# Grazing or DIY livery yard wanted in the bristol/bath area



## Spotonforgold (25 August 2013)

I am looking to move my two horses to the bristol/bath area in the next couple of months as I will be re locating from Surrey. Does anyone know of any grazing or livery available? I will be living in staple hill, so am looking anywhere from that side of bristol towards bath. I work in sales so can be fairly flexible in where they are.

All help much appreciated.

Also if anyone has any recommendations for vets, farriers, saddles and local feed stores.


----------



## munch_84 (2 September 2013)

Hi there,
I have just moved here too.  (Here being south of Bristol but almost equidistant to Bath) I have found some temporary grazing but will need something else come winter as it will flood!  If you hear of anything would be good to swap thoughs as I'm struggling.  Found some expensive DIY so depends what your budget is.
I have only been here 2 months so I expect others will have better answers but I found a lovely farrier who came out to me at short notice this week, Ross Parker-  let me know if you want his number and I will PM you.  He's based near Whitchurch.
Vets, everyone I've asked seems to recommend Bushy  so I have registered but not called them out so couldn't give you an opinion. www.bwequinevets.co.uk.
Hope that helps!
Mel


----------



## miss_c (4 September 2013)

If you're in Staple Hill you're going to be living about 5 mins away from me!

What are you looking for?  There's a yard round the corner from mine which I am very impressed with, it's BHS approved, assisted DIY (they feed and turn out weekday mornings for you).  http://www.bhs.org.uk/enjoy-riding/find-a-place-to-ride/centres/mno/oneway-livery-services  They often have a waiting list but I believe there may be space at the moment or coming up soon.

Farrier wise I use Ian Archer who is fabulous.  I've known him YEARS and we have a good natter while he does the horses, had him out today in fact!

Vet wise I use Rebecca Sherman who is freelance and I believe not taking anybody else on, but otherwise I would go with B&W, there's also Rowe Vets in the area.


----------



## Spotonforgold (5 September 2013)

Hi all,
Thanks for the advice on vets, that defiantly helps.

I will check out that yard miss c, and see if they have any vacencys.

Mel I have found a few DIY yards, one with a vacancy was bonnie mount farm on siston common, I wasn't too keen and it only had a pony stable free, it was 20 a month. I also looked at a lovely part livery yard call myrtle farm, siston common. But I am looking more for assisted DIY.

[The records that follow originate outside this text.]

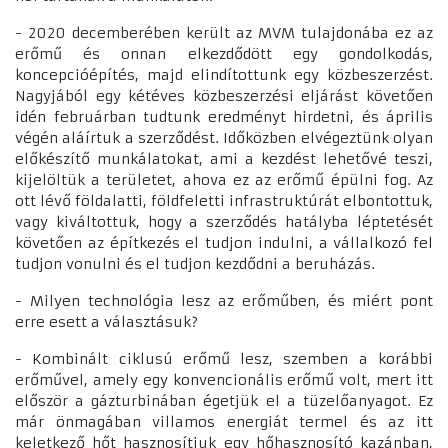
- 2020 decemberében került az MVM tulajdonába ez az
erőmű és onnan elkezdődött egy gondolkodás,
koncepcióépítés, majd elindítottunk egy közbeszerzést.
Nagyjából egy kétéves közbeszerzési eljárást követően
idén februárban tudtunk eredményt hirdetni, és április
végén aláírtuk a szerződést. Időközben elvégeztünk olyan
előkészítő munkálatokat, ami a kezdést lehetővé teszi,
kijelöltük a területet, ahova ez az erőmű épülni fog. Az
ott lévő földalatti, földfeletti infrastruktúrát elbontottuk,
vagy kiváltottuk, hogy a szerződés hatályba léptetését
követően az építkezés el tudjon indulni, a vállalkozó fel
tudjon vonulni és el tudjon kezdődni a beruházás.
- Milyen technológia lesz az erőműben, és miért pont
erre esett a választásuk?
- Kombinált ciklusú erőmű lesz, szemben a korábbi
erőművel, amely egy konvencionális erőmű volt, mert itt
először a gázturbinában égetjük el a tüzelőanyagot. Ez
már önmagában villamos energiát termel és az itt
keletkező hőt hasznosítjuk egy hőhasznosító kazánban,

Am looking forward to the move, and hopefully will bump into a few of you out hacking or at shows x


----------



## munch_84 (6 September 2013)

Good luck! You will love it round here! x


----------



## miss_c (21 September 2013)

Any luck finding somewhere spotonforgold?


----------



## Spotonforgold (22 September 2013)

Hi miss c, yes I have been to the yard you recommended, one way livery. It's lovely and ticks all the right boxes. I'm going to be moving both my mares at the end of October. Thank you for pointing me in their direction. Maybe we could meet up for a hack at some point if you nearby.


----------



## miss_c (23 September 2013)

Awww that's fab!    Give me a shout when you have moved in, my yard is quite literally round the corner!! There's another forum member who is on livery there as well.


----------